Facing a New Health Policy in the US?

Written on 8 Oct 2015

New pharmaceutical scandal strikes health policies due to a breaking drug’s price increase.

Seldom a tweet has caused such an impact on the stock market. The democrat candidate to the US presidency Hillary Clinton expressed, a few days ago, through the social network her indignation at drug’s price speculation in the US. The popular social network helped the candidate to launch her plan to prevent pharmaceutical companies from manipulating prices. This caused biotechnological shares to take a tumble.

Martin Shkreli, a young businessman and CEO at Turing Pharmaceuticals, is on top of this scandal. Shkreli multiplied by 55 the price of Daraprim® -a drug used to treat toxoplasmosis, malaria and HIV-, increasing the price of one pill from 13.50$ to 750$ in one day. The decision made by Shkreli has not only caused social outrage, as many people may see their access to the drug limited, but it has also started a political debate on the current health system.

Different factors have brought about this disproportionate increase in the price of Daraprim®. There are no companies competing in the market. First of all, due to the drug’s small demand and, secondly, because of the high costs related to the clinical trials required by the US regulating agency, the Food & Drug Administration (FDA), in order to launch a replacement drug. These facts have, without a doubt, discouraged other companies in the sector from developing any replacement drugs that could compete in the market.

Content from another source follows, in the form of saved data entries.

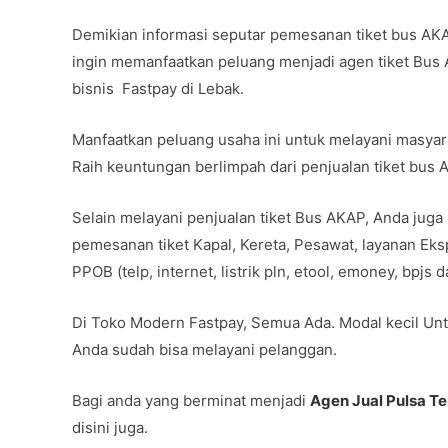
Demikian informasi seputar pemesanan tiket bus AK
ingin memanfaatkan peluang menjadi agen tiket Bus
bisnis Fastpay di Lebak.
Manfaatkan peluang usaha ini untuk melayani masya
Raih keuntungan berlimpah dari penjualan tiket bus
Selain melayani penjualan tiket Bus AKAP, Anda juga
pemesanan tiket Kapal, Kereta, Pesawat, layanan Ek
PPOB (telp, internet, listrik pln, etool, emoney, bpjs
Di Toko Modern Fastpay, Semua Ada. Modal kecil Unt
Anda sudah bisa melayani pelanggan.
Bagi anda yang berminat menjadi
Agen Jual Pulsa T
disini juga.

However, the lack of competence is mainly caused by FDA regulation. Such apery grants exclusive commercial rights to those companies submitting drugs manufactured before 1962 to the current approval process. That is exactly Daraprim® and Turing Pharmaceuticals case. The company was granted with exclusive rights in the commerce with Daraprim®, released from any competence and free to charge the medicine and, moreover, without fear to new competitors.

Under these circumstances, the plans of the democratic candidate seems to consist of ensuring that pharmaceutical companies allocate a higher expenditure item to R&D instead of keeping spending money in advertising campaigns. Likewise, the strategy would encourage the manufacture of generic drugs and, the most difficult in respect to the FDA under our perspective, allow drug ship in from third countries which keep security standards similar to Americans.

US nation split up to Mrs. Clinton’s blueprint. A country used to economic liberalism seems to be reluctant to approve any kind of interventionism. On the other hand, in such a sensitive sector as it is the pharmaceutical, pro-intervention supporters call for a rapprochement to social policies, having a keen eye on European system.